TASK TO CARRY OUT –
Would you return the data below exactly as it stands, with every picture left out?

DATA EXTRACT –
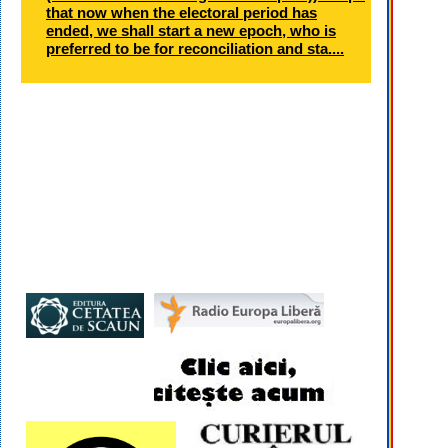
that now when the electoral period has
ended, we shall start a new epoch, who is
preferred to be for reconciliation and sta....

ANSWER BOX –
that now when the electoral period has
ended, we shall start a new epoch, who is
preferred to be for reconciliation and sta....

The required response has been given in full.